When the TFA-MOD method is used, an oxide superconducting thin film excellent in in-plane orientation can be obtained, and Patent Document 1 proposes a method for manufacturing a thick film superconductor using the TFA-MOD method. However, in the TFA-MOD method, fluoride, specifically, for example, BaF ₂ is generated during calcination, and this BaF ₂ is decomposed during firing to generate dangerous hydrogen fluoride gas. Therefore, an apparatus and equipment for processing hydrogen fluoride gas are required (Non-Patent Documents 1 and 2).

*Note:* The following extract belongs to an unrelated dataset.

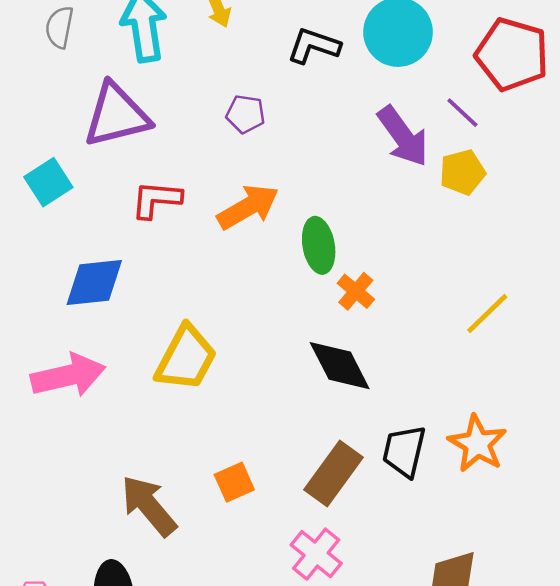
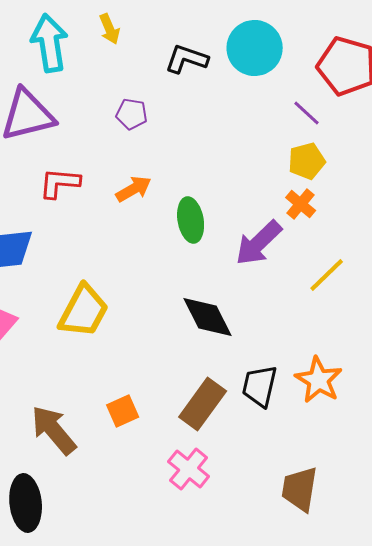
purple arrow: (403, 136) -> (259, 243), moved, turned 82
orange arrow: (248, 207) -> (134, 189), size x0.7
orange cross: (356, 291) -> (301, 204), moved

On the other hand, since the fluorine-free MOD method does not generate a dangerous gas such as hydrogen fluoride, it has an advantage that it is environmentally friendly and does not require processing equipment. However, in the fluorine-free MOD method, during calcination, an alkaline earth metal carbonate, specifically, for example, BaCO ₃ is generated and included in the calcination film. If this BaCO ₃ is not decomposed during the firing process, crystallization of the superconductor does not occur. In the conventional heat treatment method, BaCO ₃ is thermally decomposed during the main baking process, but the crystal orientation may be disturbed. This is because voids are generated in the film by the CO ₂ gas generated at the time of decomposition, and crystal growth from the substrate is inhibited, or BaCO ₃ is decomposed everywhere in the film, and crystal growth starts from that part. This is thought to be due to the failure. For this reason, when the film thickness is set to a certain value or more, Jc rapidly decreases and Ic rapidly decreases, or the characteristics cannot be obtained with good reproducibility at a film thickness at which high Jc is easily obtained.

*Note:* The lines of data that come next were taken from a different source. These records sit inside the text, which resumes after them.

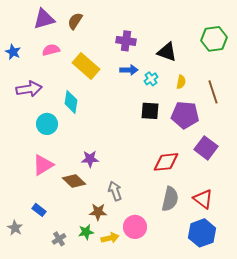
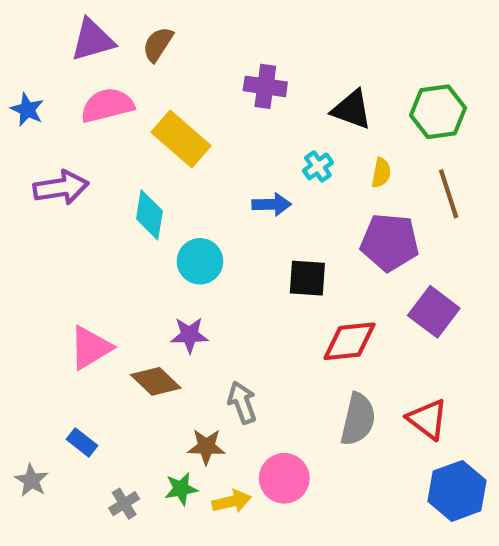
green hexagon: (214, 39) -> (438, 112), moved
pink semicircle: (51, 50) -> (107, 105), size x1.4
blue arrow: (129, 70) -> (272, 204), moved
black square: (150, 111) -> (307, 278), moved
cyan circle: (47, 124) -> (200, 261), moved
blue hexagon: (202, 233) -> (457, 491), moved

Non-Patent Document 1 describes an example of a method for producing an oxide superconducting thin film by a fluorine-free MOD method. Non-Patent Document 2 discloses a method for causing uniform crystal growth by uniformly decomposing a raw material contained in a coating film by excimer laser irradiation.
JP 2007-165153 A Toshiya Kumagai and two other authors, “Preparation of Superconducting Films by Coating Pyrolysis”, Surface Technology, Japan Surface Technology Association, 1991, Vol. 42, no. 5, P500-507 “Manufacturing of superconducting thin film using laser light irradiation”, AIST TODAY, National Institute of Advanced Industrial Science and Technology, 2006, Vol. 6-11, P12-15

However, the method disclosed in Non-Patent Document 1 has a problem that high Jc cannot be obtained because it is not fluorine-free and high Jc cannot be formed because the CO ₂ generated during the heat treatment process is insufficient. There is.

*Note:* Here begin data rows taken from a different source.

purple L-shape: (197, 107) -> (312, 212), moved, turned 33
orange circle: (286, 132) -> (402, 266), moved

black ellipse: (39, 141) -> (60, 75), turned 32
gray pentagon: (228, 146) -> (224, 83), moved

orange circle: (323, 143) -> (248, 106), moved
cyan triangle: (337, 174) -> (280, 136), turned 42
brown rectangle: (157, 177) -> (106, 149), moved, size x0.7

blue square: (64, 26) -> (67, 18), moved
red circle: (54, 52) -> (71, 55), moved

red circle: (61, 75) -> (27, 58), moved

Further, the method disclosed in Non-Patent Document 2 has a problem that an expensive laser device is required, leading to an increase in cost. Further, with this method, although 6 MA / cm ² grade Jc is obtained, the film thickness is as thin as 0.1 μm, and high Ic cannot be obtained.

Therefore, the present invention provides an efficient method for producing BaCO ₃ contained in a calcined film in a method for producing an oxide superconducting thin film used for producing a superconducting wire by a coating pyrolysis method using a metal organic compound not containing fluorine. Oxide superconductivity that enables decomposition and allows crystal growth from the substrate to proceed, resulting in a high Jc (eg, 1 MA / cm ² or more) thick film and high reproducibility of high Ic values. It is an object to provide a method for manufacturing a thin film.

As a result of diligent research in view of the above problems, the present inventor performs an intermediate heat treatment for decomposing carbonate in advance before a heat treatment for crystallization heat treatment (hereinafter referred to as “heat treatment for heat treatment”). It was thus Heading that can solve the above problems.
Hereinafter, each technique related to the present invention will be described.

The first technique related to the present invention is:
An oxide superconducting thin film used for the production of superconducting wires, which is produced by a coating pyrolysis method using a metal organic compound containing no fluorine as a raw material, and a main annealing heat treatment for crystallization heat treatment prior to a method of manufacturing an oxide superconducting thin film, characterized in row Ukoto the intermediate heat treatment to decompose the carbonates contained in the thin film subjected to the firing heat treatment.

In this technology , an intermediate heat treatment for decomposing the carbonate contained in the thin film subjected to the main heat treatment is performed before the main heat treatment to remove factors that hinder crystal growth from the substrate. In, as a result of crystal growth from the substrate, an oxide superconducting thin film with improved orientation can be obtained. That is, a thick MOD main-fired film having a high Jc (for example, 1 MA / cm ² or more) can be produced, and an oxide superconducting thin film having a high Ic value can be obtained with good reproducibility. And the obtained oxide superconducting thin film can be used suitably for manufacture of a superconducting wire.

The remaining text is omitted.